The board nominations being proposed by Xerox include former senior executives from several blue chip companies, including Aetna, United Airlines, Hilton Hotels, Novartis and Verizon. Xerox said the candidates were chosen because of their expertise in overseeing and executing significant company transformations and combinations, with demonstrated track records of creating value for shareholders.
Defending its existing board, HP Inc said: “We believe these nominations are a self-serving tactic by Xerox to advance its proposal, that significantly undervalues HP and creates meaningful risk to the detriment of HP shareholders.”
HP said its board had experience of developing and implementing cost-cutting plans to support both profitable growth and brand competitiveness in global markets in evaluating and executing strategic mergers and acquisitions. It said the current HP Inc board had also been involved in developing disruptive technology and driving innovation across the consumer and enterprise technology landscape.

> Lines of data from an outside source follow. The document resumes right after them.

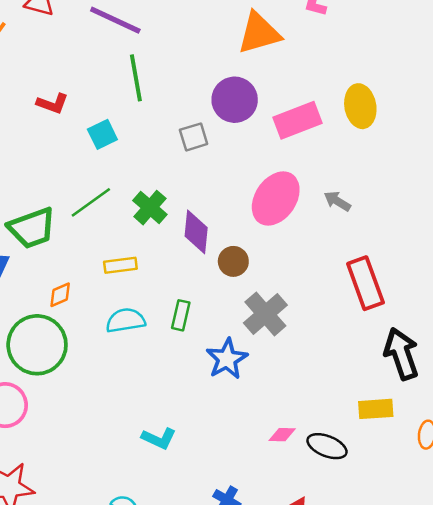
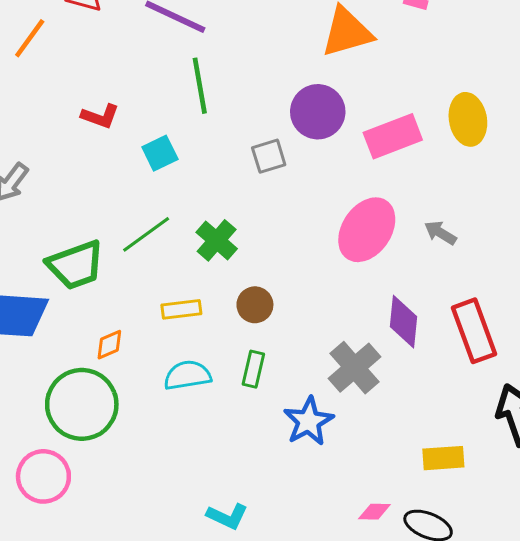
purple diamond: (196, 232) -> (404, 322), moved
brown circle: (233, 261) -> (255, 305), moved
yellow rectangle: (376, 409) -> (443, 458), moved

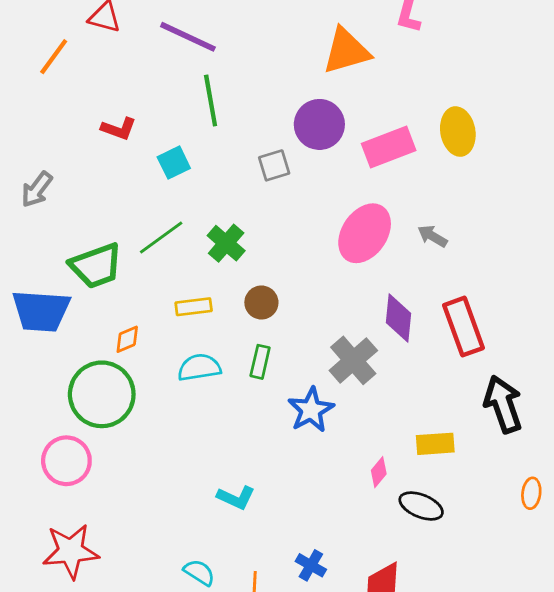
pink diamond: (374, 512) -> (379, 472), moved, turned -52

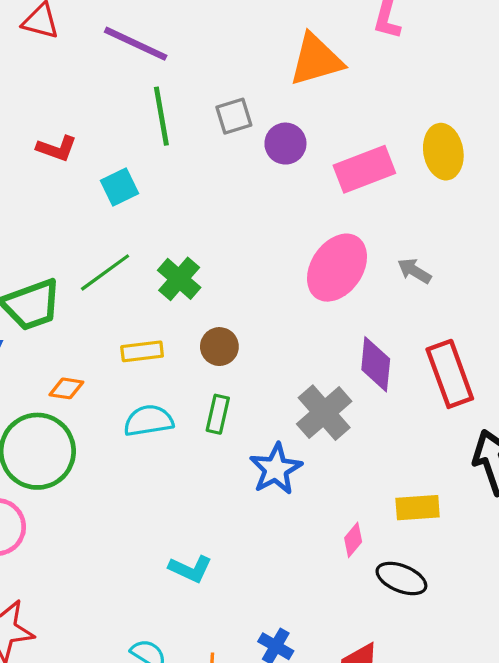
purple circle: (319, 124) -> (285, 144), size x0.7
gray square: (274, 165) -> (234, 116), moved
orange diamond: (127, 339) -> (66, 388), turned 32

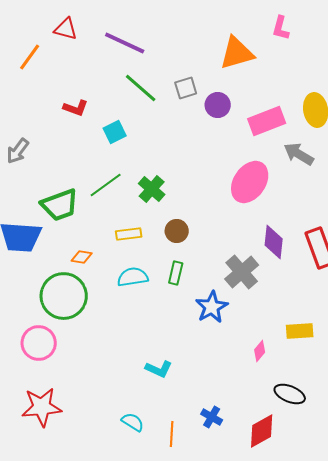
green line: (161, 116) -> (141, 88), turned -39
gray arrow: (414, 271) -> (299, 154), moved, size x1.4
black ellipse: (401, 578) -> (290, 394), moved

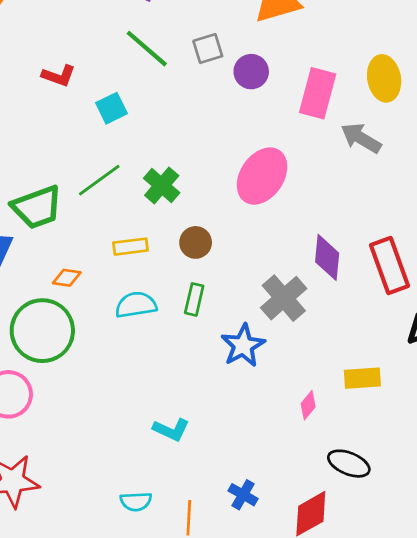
pink rectangle: (267, 121) -> (318, 93), turned -54
pink ellipse: (250, 182) -> (262, 176), moved
cyan semicircle: (133, 422) -> (136, 501), turned 145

Along with announcing that it would put forward “a full slate of directors” for election at HP’s 2020 annual meeting, Xerox has gone direct to HP Inc shareholders, offering $17 in cash for each share they hold. This sum is below the company's 52-week high of $24.09, as recorded on the financial blogging site Seeking Alpha, but only $1 above the 52-week low of $15.93.
HP previously stated that the $33bn proposed acquisition “seriously undervalues” the company. In a letter sent to Xerox on 6 January, it said: “We reiterate that the HP board of directors’ focus is on driving sustainable long-term value for HP shareholders. Your letter dated 6 January 2020 regarding financing does not address the key issue – that Xerox’s proposal significantly undervalues HP – and is not a basis for discussion. The HP board of directors remains committed to advancing the best interests of all HP shareholders and to pursuing the most value-creating opportunities.”
HP Inc responded to Xerox's attempt to circumvent the existing HP Inc board by stating: “Value creation for HP shareholders is not dependent on a Xerox combination. There are numerous opportunities available to HP to drive sustainable long-term value.”
HP also suggested that Xerox’s proposal and nominations were being driven by investor Carl Icahn. It claimed that Icahn’s large ownership position in Xerox means that his interests are not aligned with those of other HP shareholders.
It said: “Due to Mr Icahn’s ownership position, he would disproportionately benefit from an acquisition of HP by Xerox at a price that undervalues HP. Mr Icahn has meaningful influence over Xerox and its board of directors given this ownership position; the role he played in the appointment of Xerox’s current CEO, who is a former Icahn consultant; and the ties Mr Icahn has to members of the Xerox board, including Xerox’s chairman, an Icahn employee.”
Earlier this month, Xerox announced that it had secured binding financing commitments from Citi, Mizuho and Bank of America to fund what it described as a “value-creating combination with HP”. The funding commitment has led to Xerox increasing pressure on HP Inc to negotiate.